*Activity:* Apart from the images, output the data below exactly.

━━ Provided data ━━

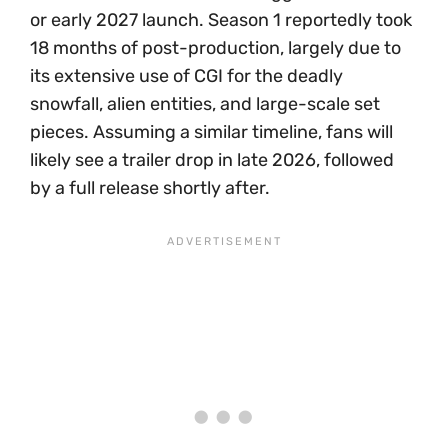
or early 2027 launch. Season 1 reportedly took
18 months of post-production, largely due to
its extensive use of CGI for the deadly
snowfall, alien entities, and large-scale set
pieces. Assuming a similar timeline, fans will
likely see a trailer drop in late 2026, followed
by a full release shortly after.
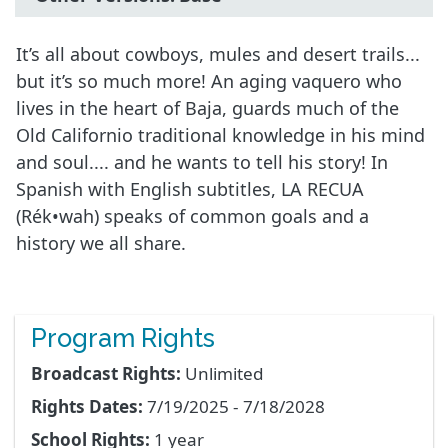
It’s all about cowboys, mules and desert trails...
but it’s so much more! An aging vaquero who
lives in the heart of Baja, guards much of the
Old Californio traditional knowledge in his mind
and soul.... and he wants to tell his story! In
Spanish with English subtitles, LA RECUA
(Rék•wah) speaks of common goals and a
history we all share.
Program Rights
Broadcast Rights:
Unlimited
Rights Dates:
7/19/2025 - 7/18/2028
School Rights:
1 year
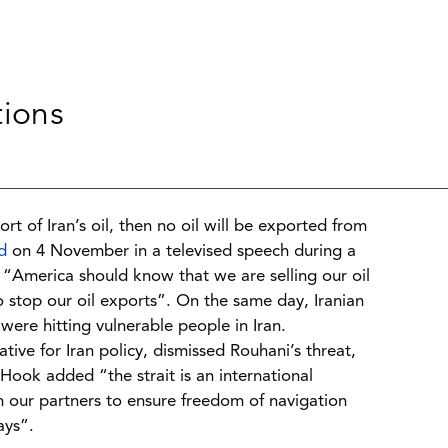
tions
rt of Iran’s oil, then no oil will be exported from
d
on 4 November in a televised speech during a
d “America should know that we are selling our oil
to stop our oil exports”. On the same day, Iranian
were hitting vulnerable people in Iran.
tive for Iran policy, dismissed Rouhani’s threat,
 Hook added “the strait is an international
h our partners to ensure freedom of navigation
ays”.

━━━

*Result below:*
or early 2027 launch. Season 1 reportedly took
18 months of post-production, largely due to
its extensive use of CGI for the deadly
snowfall, alien entities, and large-scale set
pieces. Assuming a similar timeline, fans will
likely see a trailer drop in late 2026, followed
by a full release shortly after.
It’s all about cowboys, mules and desert trails...
but it’s so much more! An aging vaquero who
lives in the heart of Baja, guards much of the
Old Californio traditional knowledge in his mind
and soul.... and he wants to tell his story! In
Spanish with English subtitles, LA RECUA
(Rék•wah) speaks of common goals and a
history we all share.
Program Rights
Broadcast Rights:
Unlimited
Rights Dates:
7/19/2025 - 7/18/2028
School Rights:
1 year
tions
rt of Iran’s oil, then no oil will be exported from
d
on 4 November in a televised speech during a
d “America should know that we are selling our oil
to stop our oil exports”. On the same day, Iranian
were hitting vulnerable people in Iran.
tive for Iran policy, dismissed Rouhani’s threat,
 Hook added “the strait is an international
h our partners to ensure freedom of navigation
ays”.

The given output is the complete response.